Our study had some limitations. Its retrospective character did not allow a detailed investigation and determination of any possible parameter that could affect the results, such as personal, family and detailed relevant medical history, but also lifestyle (including the dietary customs and domestic sanitation), income and wealth of respondents, period of residence in host country, religion and further factors that probably affect the post-migration life; for instance, one an additional factor that could affect the rate of immigrants coming to the ED is the access (or lack of) to preventative or primary care. That is usually not a problem for the native population but depending on the circumstances of migration, the immigrants may not have the means or ability to access primary care/outpatient care for minor complaints [48]. Moreover, the reason for ED admission or the main complaint is the mainstay of triage, and knowledge of the initial approach in the ED could enrich our analysis. As refugees and migrants overload EDs, it would be necessary to correlate final diagnoses and outcomes with the initial complaints and specifically with their intensity. The spoken language consists a significant barrier to achieve this evaluation, but self-assessment tools, such as visual analogue scales, could contribute to the results. In addition, the interpretation of GI and hepatobiliary disorders lacks the etiological description and final outcome, at least for hospitalized patients. Furthermore, relapses of inflammatory bowel diseases, for instance, are not clearly stated in our study, but are probably included in the broad group of colitis cases. Therefore, it would be interesting for future studies to investigate specific characteristics of those diseases, such as the cause of pancreatitis among subgroups, the kind of colitis, the pathogens of gastroenteritis or the cause of acute hepatitis. Another limitation is the small number of cases for specific GI and hepatobiliary disorders. Bootstrapping techniques were used to measure the intrinsic reliability of the models and overcome this limitation, but larger scale studies and more extended recording and assessment of risk factors would be of value to externally validate the results.
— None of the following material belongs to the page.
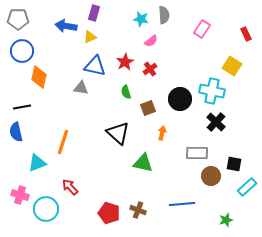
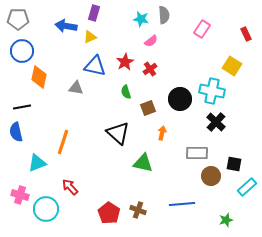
gray triangle: moved 5 px left
red pentagon: rotated 15 degrees clockwise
In conclusion, the current and increasing multicultural character of modern European societies is a challenging hazard for migrant patients and ED personnel, due to the epidemiological, cultural and linguistic contrasts between the countries. GI and hepatobiliary emergencies encompass a wide spectrum of pathologies, with varying degrees of severity and often atypical and insidious presentations. Further large-scale prospective studies that elucidate the actual extent of the acute GI and hepatobiliary problems of LMIC patients are warranted, including detailed assessment of possible independent variables that could affect GI and hepatobiliary disorders in ED, and could enhance the interpretation of the incoming populations’ epidemiology.

Conflict of interest

The first author has received a travel grant from Gilead Sciences Switzerland Sàrl. The rest of the authors declare no conflict of interest.